--- DATASET RECORDS ---
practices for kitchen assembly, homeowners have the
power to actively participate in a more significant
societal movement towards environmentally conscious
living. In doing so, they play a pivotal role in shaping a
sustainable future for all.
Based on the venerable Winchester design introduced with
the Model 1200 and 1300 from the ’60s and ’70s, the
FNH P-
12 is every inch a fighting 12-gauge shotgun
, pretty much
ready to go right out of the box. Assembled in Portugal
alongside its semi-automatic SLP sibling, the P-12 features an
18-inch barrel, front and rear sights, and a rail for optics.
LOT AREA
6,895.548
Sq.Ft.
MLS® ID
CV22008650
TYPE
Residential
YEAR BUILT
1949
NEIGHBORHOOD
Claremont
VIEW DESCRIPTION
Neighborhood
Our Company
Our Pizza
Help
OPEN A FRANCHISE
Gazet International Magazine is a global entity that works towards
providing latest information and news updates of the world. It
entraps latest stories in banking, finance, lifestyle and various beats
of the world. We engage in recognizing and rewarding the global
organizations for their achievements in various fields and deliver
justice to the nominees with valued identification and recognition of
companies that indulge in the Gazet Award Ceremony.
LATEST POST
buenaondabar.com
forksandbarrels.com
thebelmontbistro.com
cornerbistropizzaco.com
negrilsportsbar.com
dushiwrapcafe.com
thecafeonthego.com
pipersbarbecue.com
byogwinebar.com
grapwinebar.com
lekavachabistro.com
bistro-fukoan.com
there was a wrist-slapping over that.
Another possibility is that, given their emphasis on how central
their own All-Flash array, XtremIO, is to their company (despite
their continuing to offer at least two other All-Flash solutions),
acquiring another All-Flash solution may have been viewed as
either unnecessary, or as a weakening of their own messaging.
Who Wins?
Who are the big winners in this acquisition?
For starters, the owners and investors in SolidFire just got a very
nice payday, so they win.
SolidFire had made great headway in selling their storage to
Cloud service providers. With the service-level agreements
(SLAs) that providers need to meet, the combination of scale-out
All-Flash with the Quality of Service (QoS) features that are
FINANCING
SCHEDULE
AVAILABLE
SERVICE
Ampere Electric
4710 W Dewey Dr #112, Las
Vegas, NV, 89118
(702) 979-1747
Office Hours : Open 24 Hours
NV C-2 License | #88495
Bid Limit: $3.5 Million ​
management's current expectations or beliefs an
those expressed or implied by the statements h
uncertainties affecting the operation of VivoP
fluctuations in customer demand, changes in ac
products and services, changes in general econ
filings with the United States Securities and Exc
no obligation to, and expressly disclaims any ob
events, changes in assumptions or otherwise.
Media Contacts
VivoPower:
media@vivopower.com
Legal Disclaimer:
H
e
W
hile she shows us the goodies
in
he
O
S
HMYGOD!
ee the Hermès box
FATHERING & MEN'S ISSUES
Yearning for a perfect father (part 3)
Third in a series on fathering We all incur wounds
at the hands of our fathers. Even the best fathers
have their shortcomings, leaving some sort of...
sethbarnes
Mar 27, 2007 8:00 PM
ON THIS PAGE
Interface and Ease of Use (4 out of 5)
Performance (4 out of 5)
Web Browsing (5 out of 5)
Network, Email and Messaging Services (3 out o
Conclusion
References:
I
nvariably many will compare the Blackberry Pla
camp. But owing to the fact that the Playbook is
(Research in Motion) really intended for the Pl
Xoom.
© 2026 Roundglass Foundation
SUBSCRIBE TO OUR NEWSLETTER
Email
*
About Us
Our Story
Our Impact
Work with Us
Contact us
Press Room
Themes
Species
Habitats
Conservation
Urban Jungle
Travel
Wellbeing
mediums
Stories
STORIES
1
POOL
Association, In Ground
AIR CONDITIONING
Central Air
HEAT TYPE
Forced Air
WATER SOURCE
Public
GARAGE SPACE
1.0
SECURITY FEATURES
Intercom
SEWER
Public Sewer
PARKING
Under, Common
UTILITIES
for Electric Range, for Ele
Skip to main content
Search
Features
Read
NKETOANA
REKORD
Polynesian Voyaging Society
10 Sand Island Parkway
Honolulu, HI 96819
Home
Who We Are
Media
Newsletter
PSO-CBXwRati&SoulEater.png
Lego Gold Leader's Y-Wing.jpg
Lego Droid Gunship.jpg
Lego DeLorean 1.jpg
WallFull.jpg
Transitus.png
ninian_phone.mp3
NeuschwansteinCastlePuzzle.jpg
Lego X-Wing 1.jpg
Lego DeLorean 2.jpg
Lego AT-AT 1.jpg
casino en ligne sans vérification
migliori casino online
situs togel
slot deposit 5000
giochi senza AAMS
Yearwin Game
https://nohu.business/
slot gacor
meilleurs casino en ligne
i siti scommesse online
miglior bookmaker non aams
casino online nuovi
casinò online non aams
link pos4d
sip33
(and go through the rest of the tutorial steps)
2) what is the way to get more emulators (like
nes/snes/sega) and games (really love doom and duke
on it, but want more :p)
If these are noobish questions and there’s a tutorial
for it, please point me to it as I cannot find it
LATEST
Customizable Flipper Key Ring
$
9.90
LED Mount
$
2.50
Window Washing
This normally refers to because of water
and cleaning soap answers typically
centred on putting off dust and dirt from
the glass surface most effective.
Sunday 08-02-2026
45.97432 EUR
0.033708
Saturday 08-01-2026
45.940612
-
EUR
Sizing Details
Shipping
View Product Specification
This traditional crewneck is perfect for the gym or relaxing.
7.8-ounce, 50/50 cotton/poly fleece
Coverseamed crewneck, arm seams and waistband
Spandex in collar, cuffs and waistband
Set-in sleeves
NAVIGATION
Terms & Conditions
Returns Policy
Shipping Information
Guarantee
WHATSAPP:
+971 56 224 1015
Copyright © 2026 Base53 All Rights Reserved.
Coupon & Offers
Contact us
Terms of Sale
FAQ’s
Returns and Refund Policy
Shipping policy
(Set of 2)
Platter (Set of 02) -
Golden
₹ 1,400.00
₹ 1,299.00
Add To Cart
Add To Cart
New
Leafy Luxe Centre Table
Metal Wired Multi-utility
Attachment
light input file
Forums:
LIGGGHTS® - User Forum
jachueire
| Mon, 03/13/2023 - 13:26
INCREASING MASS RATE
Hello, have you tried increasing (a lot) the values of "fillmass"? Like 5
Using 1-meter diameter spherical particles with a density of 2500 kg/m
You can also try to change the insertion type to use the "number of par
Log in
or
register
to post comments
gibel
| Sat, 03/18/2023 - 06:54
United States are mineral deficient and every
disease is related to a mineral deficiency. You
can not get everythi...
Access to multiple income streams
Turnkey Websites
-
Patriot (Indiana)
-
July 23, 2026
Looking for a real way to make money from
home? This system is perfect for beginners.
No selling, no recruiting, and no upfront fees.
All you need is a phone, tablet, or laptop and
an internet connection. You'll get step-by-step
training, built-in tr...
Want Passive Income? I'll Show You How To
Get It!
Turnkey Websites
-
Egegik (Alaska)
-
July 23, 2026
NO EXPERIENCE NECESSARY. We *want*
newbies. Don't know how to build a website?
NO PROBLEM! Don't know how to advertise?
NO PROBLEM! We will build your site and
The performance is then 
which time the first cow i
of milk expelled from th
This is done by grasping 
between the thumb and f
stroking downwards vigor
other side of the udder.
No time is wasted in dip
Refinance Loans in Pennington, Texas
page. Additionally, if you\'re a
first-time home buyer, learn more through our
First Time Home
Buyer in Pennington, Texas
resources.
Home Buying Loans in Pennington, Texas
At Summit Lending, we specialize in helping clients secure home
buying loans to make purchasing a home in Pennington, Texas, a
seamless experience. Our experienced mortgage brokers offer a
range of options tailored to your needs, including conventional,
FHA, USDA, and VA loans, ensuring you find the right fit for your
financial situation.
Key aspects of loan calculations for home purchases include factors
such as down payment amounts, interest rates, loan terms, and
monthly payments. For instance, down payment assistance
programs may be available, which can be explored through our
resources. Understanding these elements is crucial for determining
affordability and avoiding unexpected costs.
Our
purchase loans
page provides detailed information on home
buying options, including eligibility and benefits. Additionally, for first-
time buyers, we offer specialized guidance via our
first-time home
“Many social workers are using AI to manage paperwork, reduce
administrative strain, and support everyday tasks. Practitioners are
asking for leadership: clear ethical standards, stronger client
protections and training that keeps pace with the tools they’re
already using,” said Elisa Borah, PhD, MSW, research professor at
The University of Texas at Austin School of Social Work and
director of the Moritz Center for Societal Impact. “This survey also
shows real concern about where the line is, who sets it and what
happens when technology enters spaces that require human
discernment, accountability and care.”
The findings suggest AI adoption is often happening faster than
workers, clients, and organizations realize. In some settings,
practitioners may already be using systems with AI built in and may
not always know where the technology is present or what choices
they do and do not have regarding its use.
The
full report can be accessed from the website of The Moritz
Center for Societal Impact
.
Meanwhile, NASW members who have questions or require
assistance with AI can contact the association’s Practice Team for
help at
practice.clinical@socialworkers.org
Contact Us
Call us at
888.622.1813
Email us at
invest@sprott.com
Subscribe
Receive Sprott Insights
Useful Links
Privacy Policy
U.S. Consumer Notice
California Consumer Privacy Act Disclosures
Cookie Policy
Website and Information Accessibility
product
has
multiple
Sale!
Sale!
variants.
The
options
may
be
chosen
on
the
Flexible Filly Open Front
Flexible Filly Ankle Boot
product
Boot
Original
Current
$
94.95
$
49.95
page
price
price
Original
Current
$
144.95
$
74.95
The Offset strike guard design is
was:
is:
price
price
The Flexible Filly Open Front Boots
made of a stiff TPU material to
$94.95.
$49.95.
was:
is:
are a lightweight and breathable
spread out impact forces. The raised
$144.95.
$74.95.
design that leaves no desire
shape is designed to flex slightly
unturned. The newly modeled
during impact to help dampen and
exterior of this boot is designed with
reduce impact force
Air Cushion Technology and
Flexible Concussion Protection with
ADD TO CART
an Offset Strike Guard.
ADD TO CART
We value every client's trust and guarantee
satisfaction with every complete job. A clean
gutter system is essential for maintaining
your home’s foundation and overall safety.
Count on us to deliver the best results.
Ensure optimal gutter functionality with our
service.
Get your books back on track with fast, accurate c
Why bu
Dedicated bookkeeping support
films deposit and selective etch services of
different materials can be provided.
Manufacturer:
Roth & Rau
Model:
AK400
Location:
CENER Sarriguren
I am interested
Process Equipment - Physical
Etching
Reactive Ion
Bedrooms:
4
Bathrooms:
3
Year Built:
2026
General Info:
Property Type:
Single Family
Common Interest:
---
● PROMPT:
Print only what lies in the material above starting at the line with "filings with the" and ending at the line with "Conservation", every line exactly as given.

● RESPONSE BOX:
filings with the United States Securities and Exc
no obligation to, and expressly disclaims any ob
events, changes in assumptions or otherwise.
Media Contacts
VivoPower:
media@vivopower.com
Legal Disclaimer:
H
e
W
hile she shows us the goodies
in
he
O
S
HMYGOD!
ee the Hermès box
FATHERING & MEN'S ISSUES
Yearning for a perfect father (part 3)
Third in a series on fathering We all incur wounds
at the hands of our fathers. Even the best fathers
have their shortcomings, leaving some sort of...
sethbarnes
Mar 27, 2007 8:00 PM
ON THIS PAGE
Interface and Ease of Use (4 out of 5)
Performance (4 out of 5)
Web Browsing (5 out of 5)
Network, Email and Messaging Services (3 out o
Conclusion
References:
I
nvariably many will compare the Blackberry Pla
camp. But owing to the fact that the Playbook is
(Research in Motion) really intended for the Pl
Xoom.
© 2026 Roundglass Foundation
SUBSCRIBE TO OUR NEWSLETTER
Email
*
About Us
Our Story
Our Impact
Work with Us
Contact us
Press Room
Themes
Species
Habitats
Conservation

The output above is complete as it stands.